WHAT YOU WILL DO: All of the records below need to be written out exactly, but without the pictures.

Records drawn from a dataset:
=== Begin Enclosure ===

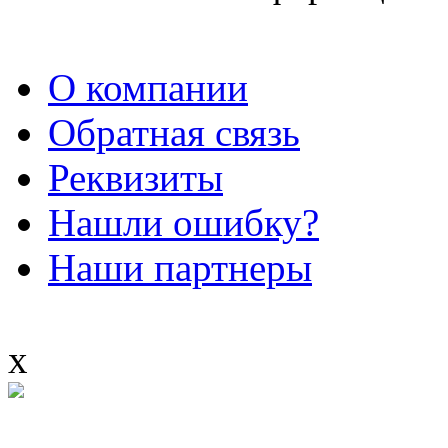
О компании
Обратная связь
Реквизиты
Нашли ошибку?
Наши партнеры
x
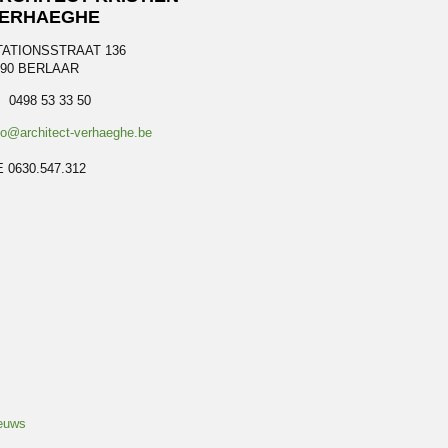
ERHAEGHE
TATIONSSTRAAT 136
590 BERLAAR
 0498 53 33 50
fo@architect-verhaeghe.be
 0630.547.312
euws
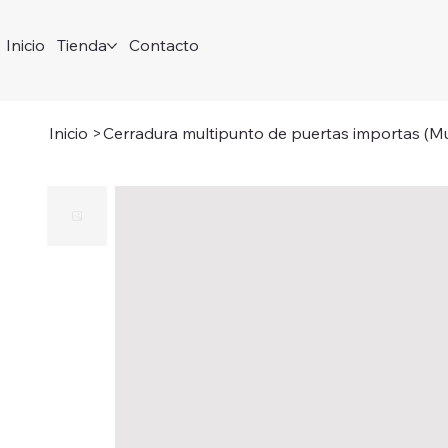
Inicio
Tienda
Contacto
Inicio
>
Cerradura multipunto de puertas importas (Mu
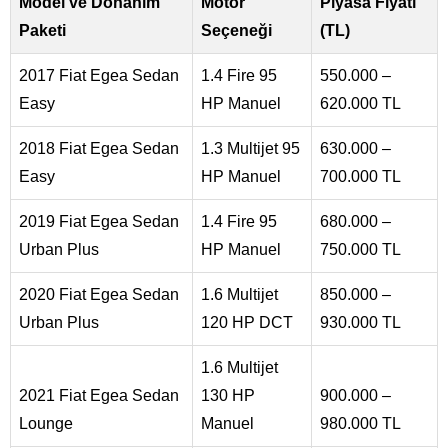
Model ve Donanım
Motor
Piyasa Fiyatı
Paketi
Seçeneği
(TL)
2017 Fiat Egea Sedan
1.4 Fire 95
550.000 –
Easy
HP Manuel
620.000 TL
2018 Fiat Egea Sedan
1.3 Multijet 95
630.000 –
Easy
HP Manuel
700.000 TL
2019 Fiat Egea Sedan
1.4 Fire 95
680.000 –
Urban Plus
HP Manuel
750.000 TL
2020 Fiat Egea Sedan
1.6 Multijet
850.000 –
Urban Plus
120 HP DCT
930.000 TL
1.6 Multijet
2021 Fiat Egea Sedan
130 HP
900.000 –
Lounge
Manuel
980.000 TL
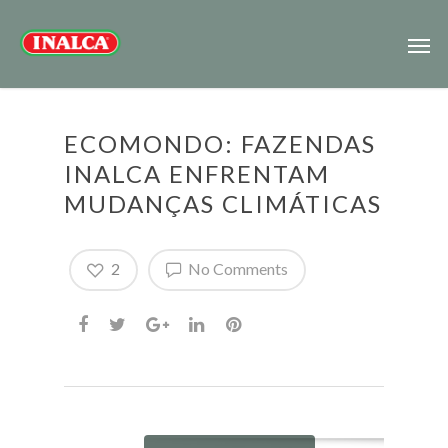
ECOMONDO: FAZENDAS
INALCA ENFRENTAM
MUDANÇAS CLIMÁTICAS
2
No Comments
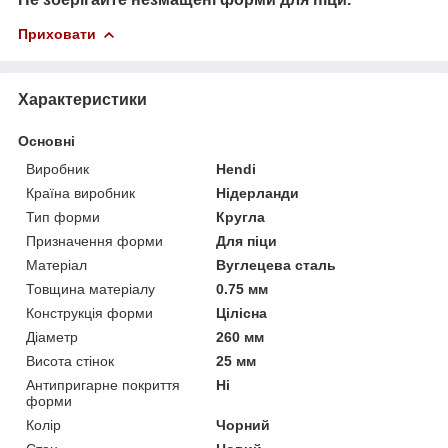
Приховати
Характеристики
Основні
Виробник
Hendi
Країна виробник
Нідерланди
Тип форми
Кругла
Призначення форми
Для піци
Матеріал
Вуглецева сталь
Товщина матеріалу
0.75 мм
Конструкція форми
Цілісна
Діаметр
260 мм
Висота стінок
25 мм
Антипригарне покриття
Ні
форми
Колір
Чорний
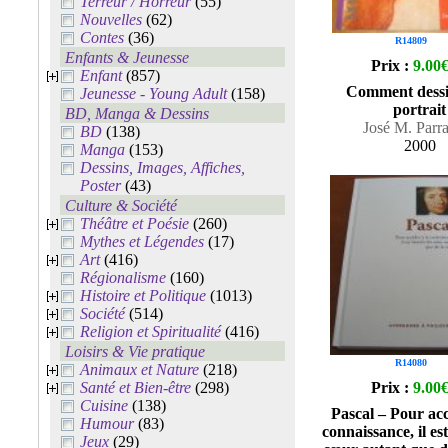
Terreur / Horreur
(55)
Nouvelles
(62)
Contes
(36)
R14809
Enfants & Jeunesse
Prix :
9.00
Enfant
(857)
Comment dessi
Jeunesse - Young Adult
(158)
portrait
BD, Manga & Dessins
José M. Parr
BD
(138)
2000
Manga
(153)
Dessins, Images, Affiches,
Poster
(43)
Culture & Société
Théâtre et Poésie
(260)
Mythes et Légendes
(17)
Art
(416)
Régionalisme
(160)
Histoire et Politique
(1013)
Société
(514)
Religion et Spiritualité
(416)
Loisirs & Vie pratique
R14080
Animaux et Nature
(218)
Santé et Bien-être
(298)
Prix :
9.00
Cuisine
(138)
Pascal – Pour acc
Humour
(83)
connaissance, il es
Jeux
(29)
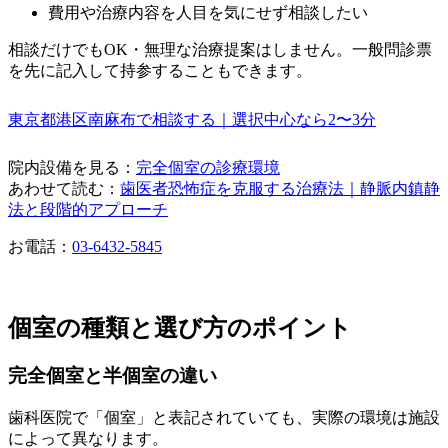
費用や治療内容を人目を気にせず相談したい
相談だけでもOK・無理な治療提案はしません。一般問診票
を先に記入して持参することもできます。
東京都港区南麻布で相談する｜選択中心なら2〜3分
院内設備を見る：
完全個室の診療環境
あわせて読む：
歯医者恐怖症を克服する治療法｜静脈内鎮静
法と段階的アプローチ
お電話：
03-6432-5845
個室の種類と選び方のポイント
完全個室と半個室の違い
歯科医院で「個室」と表記されていても、実際の環境は施設
によって異なります。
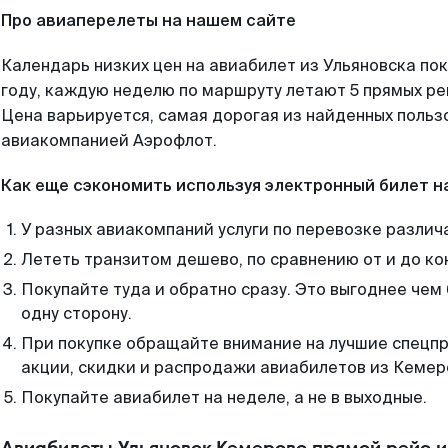
Про авиаперелеты на нашем сайте
Календарь низких цен на авиабилет из Ульяновска по
году, каждую неделю по маршруту летают 5 прямых рей
Цена варьируется, самая дорогая из найденных поль
авиакомпанией Аэрофлот.
Как еще сэкономить используя электронный билет н
У разных авиакомпаний услуги по перевозке различ
Лететь транзитом дешево, по сравнению от и до ко
Покупайте туда и обратно сразу. Это выгоднее чем
одну сторону.
При покупке обращайте внимание на лучшие спецп
акции, скидки и распродажи авиабилетов из Кемер
Покупайте авиабилет на неделе, а не в выходные.
Авиабилеты Ульяновск Кемерово прямой рейс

=== End Enclosure ===

EXPECTED ANSWER:
О компании
Обратная связь
Реквизиты
Нашли ошибку?
Наши партнеры
x
ERHAEGHE
TATIONSSTRAAT 136
590 BERLAAR
 0498 53 33 50
fo@architect-verhaeghe.be
 0630.547.312
euws
Inicio
Tienda
Contacto
Inicio
>
Cerradura multipunto de puertas importas (Mu
Model ve Donanım
Motor
Piyasa Fiyatı
Paketi
Seçeneği
(TL)
2017 Fiat Egea Sedan
1.4 Fire 95
550.000 –
Easy
HP Manuel
620.000 TL
2018 Fiat Egea Sedan
1.3 Multijet 95
630.000 –
Easy
HP Manuel
700.000 TL
2019 Fiat Egea Sedan
1.4 Fire 95
680.000 –
Urban Plus
HP Manuel
750.000 TL
2020 Fiat Egea Sedan
1.6 Multijet
850.000 –
Urban Plus
120 HP DCT
930.000 TL
1.6 Multijet
2021 Fiat Egea Sedan
130 HP
900.000 –
Lounge
Manuel
980.000 TL
ECOMONDO: FAZENDAS
INALCA ENFRENTAM
MUDANÇAS CLIMÁTICAS
2
No Comments
Приховати
Характеристики
Основні
Виробник
Hendi
Країна виробник
Нідерланди
Тип форми
Кругла
Призначення форми
Для піци
Матеріал
Вуглецева сталь
Товщина матеріалу
0.75 мм
Конструкція форми
Цілісна
Діаметр
260 мм
Висота стінок
25 мм
Антипригарне покриття
Ні
форми
Колір
Чорний
Terreur / Horreur
(55)
Nouvelles
(62)
Contes
(36)
R14809
Enfants & Jeunesse
Prix :
9.00
Enfant
(857)
Comment dessi
Jeunesse - Young Adult
(158)
portrait
BD, Manga & Dessins
José M. Parr
BD
(138)
2000
Manga
(153)
Dessins, Images, Affiches,
Poster
(43)
Culture & Société
Théâtre et Poésie
(260)
Mythes et Légendes
(17)
Art
(416)
Régionalisme
(160)
Histoire et Politique
(1013)
Société
(514)
Religion et Spiritualité
(416)
Loisirs & Vie pratique
R14080
Animaux et Nature
(218)
Santé et Bien-être
(298)
Prix :
9.00
Cuisine
(138)
Pascal – Pour acc
Humour
(83)
connaissance, il es
Jeux
(29)
費用や治療内容を人目を気にせず相談したい
相談だけでもOK・無理な治療提案はしません。一般問診票
を先に記入して持参することもできます。
東京都港区南麻布で相談する｜選択中心なら2〜3分
院内設備を見る：
完全個室の診療環境
あわせて読む：
歯医者恐怖症を克服する治療法｜静脈内鎮静
法と段階的アプローチ
お電話：
03-6432-5845
個室の種類と選び方のポイント
完全個室と半個室の違い
歯科医院で「個室」と表記されていても、実際の環境は施設
によって異なります。
Про авиаперелеты на нашем сайте
Календарь низких цен на авиабилет из Ульяновска по
году, каждую неделю по маршруту летают 5 прямых рей
Цена варьируется, самая дорогая из найденных поль
авиакомпанией Аэрофлот.
Как еще сэкономить используя электронный билет н
У разных авиакомпаний услуги по перевозке различ
Лететь транзитом дешево, по сравнению от и до ко
Покупайте туда и обратно сразу. Это выгоднее чем
одну сторону.
При покупке обращайте внимание на лучшие спецп
акции, скидки и распродажи авиабилетов из Кемер
Покупайте авиабилет на неделе, а не в выходные.
Авиабилеты Ульяновск Кемерово прямой рейс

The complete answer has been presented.